Page-level text extractions
####
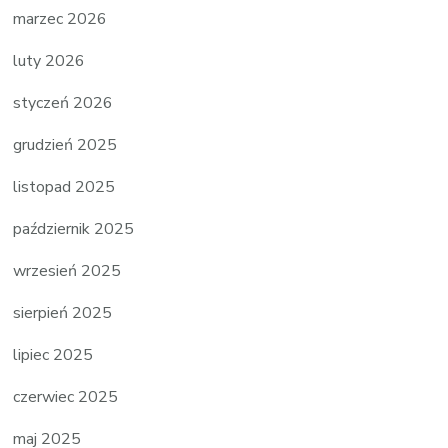
marzec 2026
luty 2026
styczeń 2026
grudzień 2025
listopad 2025
październik 2025
wrzesień 2025
sierpień 2025
lipiec 2025
czerwiec 2025
maj 2025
####
# ASSIGNED TASK:
Write out each entry exactly as given, omitting any picture.

# FINISHED TASK:
marzec 2026
luty 2026
styczeń 2026
grudzień 2025
listopad 2025
październik 2025
wrzesień 2025
sierpień 2025
lipiec 2025
czerwiec 2025
maj 2025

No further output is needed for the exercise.